Catholic Revivalism takes two forms in the Anglican Church in North America—Anglo-Catholicism and convergence theology. Anglo-Catholicism has its roots in the Oxford Movement and the nineteenth century Catholic Revival in the Church of England and the Protestant Episcopal Church in the USA. Convergence theology is the beliefs and thinking connected with the convergence movement, a movement that was an outgrowth of the charismatic, ecumenical, and liturgical movements in the second half of the twentieth century. It led to what may be described as a Catholic Revival in a number of charismatic and evangelical denominations.
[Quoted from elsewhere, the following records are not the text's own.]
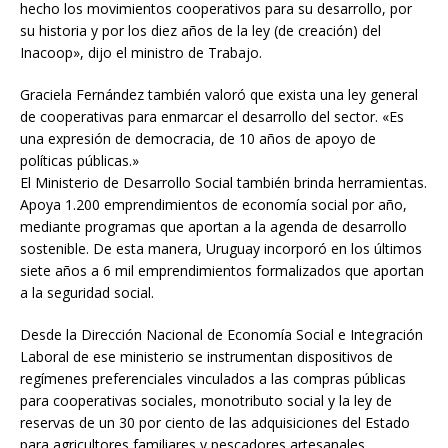
hecho los movimientos cooperativos para su desarrollo, por
su historia y por los diez años de la ley (de creación) del
Inacoop», dijo el ministro de Trabajo.
Graciela Fernández también valoró que exista una ley general
de cooperativas para enmarcar el desarrollo del sector. «Es
una expresión de democracia, de 10 años de apoyo de
políticas públicas.»
El Ministerio de Desarrollo Social también brinda herramientas.
Apoya 1.200 emprendimientos de economía social por año,
mediante programas que aportan a la agenda de desarrollo
sostenible. De esta manera, Uruguay incorporó en los últimos
siete años a 6 mil emprendimientos formalizados que aportan
a la seguridad social.
Desde la Dirección Nacional de Economía Social e Integración
Laboral de ese ministerio se instrumentan dispositivos de
regímenes preferenciales vinculados a las compras públicas
para cooperativas sociales, monotributo social y la ley de
reservas de un 30 por ciento de las adquisiciones del Estado
para agricultores familiares y pescadores artesanales.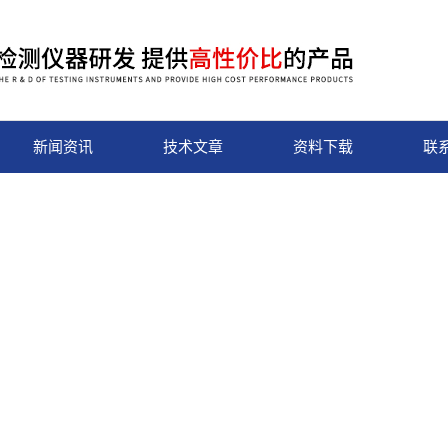
新闻资讯
技术文章
资料下载
联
Among the developments that have characterized the convergence movement is an increasing openness to and acceptance of not just unreformed Catholic practices but also unreformed Catholic teaching. This is the most evident in the convergence denominations that were an offshoot of the convergence movement. What began as a a penchant for liturgy among evangelicals and charismatics in non-liturgical denominations would morph into a form of Catholic Revivalism.

What the convergence movement describes as a blending together or merging of “three major streams of thought and practice” was in actuality a shift away from Protestantism in the direction of unreformed Catholicism. It was claimed that the integration of these three streams was needed for the church “to be truly catholic in its faith and practice.” It was further claimed that the convergence movement was a work of the Holy Spirit. These claims and similar arguments were used to justify and rationalize this shift in theological outlook.

What was a watershed moment in this transition was the formation of the Charismatic Episcopal Church in the early 1990s. Its leaders would adopt an unreformed Catholic view of apostolic succession as a particular succession of bishops and seek re-ordination.  While the newly-formed denomination initially used the Episcopal Church’s 1979 Book of Common Prayer, its liturgy increasingly began to resemble the liturgy from the Roman Missal.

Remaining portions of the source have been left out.